BERLIN (AP) — German Chancellor Angela Merkel has underlined the refusal of Greece's European creditors to consider forgiving part of the debt-ridden country's rescue loans, though she stressed in an interview published Saturday that Berlin's aim is to keep Greece in the eurozone.
Greece's new government insists it will honor pre-election promises to seek a cut on the country's rescue debt and scrap painful budget measures that were demanded in exchange for the loans.
Merkel said in an interview with the daily Berliner Morgenpost that Europe will continue showing solidarity with Greece and other nations hit by Europe's debt crisis "if these countries undertake their own reform and saving efforts," and fended off a question about the new Greek government's moves to reverse reforms and rehire suspended workers.
"We — Germany and the other European partners — will now wait and see what concept the new Greek government comes to us with," she was quoted as saying.

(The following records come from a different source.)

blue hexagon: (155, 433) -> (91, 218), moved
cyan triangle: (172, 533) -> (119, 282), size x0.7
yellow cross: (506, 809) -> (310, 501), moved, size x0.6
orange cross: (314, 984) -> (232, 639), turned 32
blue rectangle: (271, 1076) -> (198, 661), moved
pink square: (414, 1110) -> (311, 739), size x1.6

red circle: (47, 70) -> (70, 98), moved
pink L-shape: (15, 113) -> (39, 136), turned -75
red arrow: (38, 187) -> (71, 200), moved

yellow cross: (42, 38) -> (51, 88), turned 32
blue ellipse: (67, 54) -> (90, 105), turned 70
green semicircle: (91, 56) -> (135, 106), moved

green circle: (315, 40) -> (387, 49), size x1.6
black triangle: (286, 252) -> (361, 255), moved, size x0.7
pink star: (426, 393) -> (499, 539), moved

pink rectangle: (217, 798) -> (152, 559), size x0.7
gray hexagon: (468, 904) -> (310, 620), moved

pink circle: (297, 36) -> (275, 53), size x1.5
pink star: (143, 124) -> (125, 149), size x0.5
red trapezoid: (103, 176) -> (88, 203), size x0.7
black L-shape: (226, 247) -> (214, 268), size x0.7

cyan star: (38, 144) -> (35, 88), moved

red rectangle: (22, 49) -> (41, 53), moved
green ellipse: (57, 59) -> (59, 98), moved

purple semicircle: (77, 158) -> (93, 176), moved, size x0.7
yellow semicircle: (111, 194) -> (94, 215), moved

She was clear, however, about prospects of a debt cut.
Athens already was forgiven billions of euros by private creditors, Merkel said. "I don't see a further debt haircut."
As for demands that have surfaced in Greece for Germany to pay more compensation for Nazi crimes during World War II, Merkel said that "this question doesn't arise."
Merkel said she wants Greece to be successful and acknowledged that "many people there have hard times behind them."
"The aim of our policies was and is for Greece to remain a part of the euro community permanently," she said.
The eurozone consists of Austria, Belgium, Cyprus, Estonia, Finland, France, Germany, Greece, Ireland, Italy, Latvia, Lithuania, Luxembourg, Malta, the Netherlands, Portugal, Slovakia, Slovenia, and Spain.
Though there is no common representation, governance or fiscal policy for the currency union, some co-operation does take place through the Eurogroup, which makes political decisions regarding the eurozone and the euro.
The Eurogroup is composed of the finance ministers of eurozone states, but in emergencies, national leaders also form the Eurogroup.
Since the financial crisis of 2007–08, the eurozone has established and used provisions for granting emergency loans to member states in return for the enactment of economic reforms.